Una delle figure più pittoresche del paese era il civico banditore che per le vie del paese animava la vita della comunità e mediante un megafono dava informazioni di pubblica utilità e propagandava anche merci sia in acquisto che in vendita. Nel periodo dell’epidemia girava per il paese raccomandando la popolazione a mantenere un comportamento corretto per evitare l’infezione. Oltre a fornire informazioni di pubblica utilità propagandava merci sia in acquisto che in vendita: “Chi ha uova da vendere, chi ha da vendere olive, chi vuole ritirare capelli caduti in sede di pettinatura, oppure di stracci di stoffa, in cambio di aghi, o pettinini, o spagnolette di cotone e altro”.
 
Mastro Micuzzo fornito di megafono e di una divisa militaresca, era una figura molto rispettata e nello stesso tempo riverita.
 
Siccome gran parte della popolazione era analfabeta e quindi non era in grado di leggere né ordinanze né manifesti; molti annunci (sia delle autorità locali che di privati per scopi commerciali) venivano proclamati dal banditore. L’amministrazione comunale si serviva di Mastro Micuzzo per comunicare ai cittadini eventi, ordinanze e notizie riguardanti la vita del Comune, scadenze e adempimenti.
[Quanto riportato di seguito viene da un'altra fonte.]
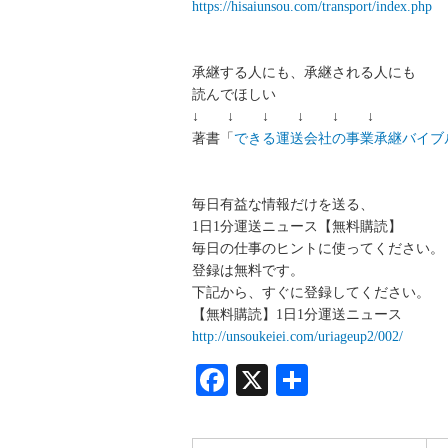
https://hisaiunsou.com/transport/index.php
承継する人にも、承継される人にも
読んでほしい
↓ ↓ ↓ ↓ ↓ ↓
著書「
できる運送会社の事業承継バイブ
毎日有益な情報だけを送る、
1日1分運送ニュース【無料購読】
毎日の仕事のヒントに使ってください。
登録は無料です。
下記から、すぐに登録してください。
【無料購読】1日1分運送ニュース
http://unsoukeiei.com/uriageup2/002/
Facebook
X
共
有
Una mattina arrivò in piazza per comunicare alla popolazione di non fare uscire di casa i bambini e di mantenere la casa sempre disinfettata.
 
Il bando era il seguente: “Attenzione Attenzione il Signor Sindaco ordina a tutta la popolazione di disinfettare pavimenti, gabinetti e di tenere i guagnuni chiusi in casa e non farli nemmeno iocare con altri guagnuni. Attenzione Attenzione la ditta Ianchi imbianca Case e Chiese e media la vendita di Fave Favetti, Matrimoni e Altro.”
 
La gente pur avendo compreso la prima parte dell’annuncio, non capì il significato e l’importanza della seconda parte.
 
Il banditore aveva sempre un seguito di persone e bambini che lo accompagnavano in processione, fra questi, era presente il titolare della ditta Ianchi che dava spiegazioni e approfondimenti a chi era interessato. La ditta Ianchi era una ditta particolare, perché non aveva operai e il titolare era l’unico componente; era, in realtà, un imbianchino che aveva molte altre e diverse attività. Come imbianchino era bravo e velocissimo, capace d’imbiancare un appartamento in una giornata, ma era anche svelto nel fare sparire oggetti e alimenti conservati dagli abitanti. Inoltre era conosciuto come mediatore di granaglie e cosa più importante, di matrimoni. In realtà mediava fra le famiglie per poter realizzare l’incontro fra persone di una certa età che volevano mettersi assieme. Praticamente organizzava dei matrimoni combinati.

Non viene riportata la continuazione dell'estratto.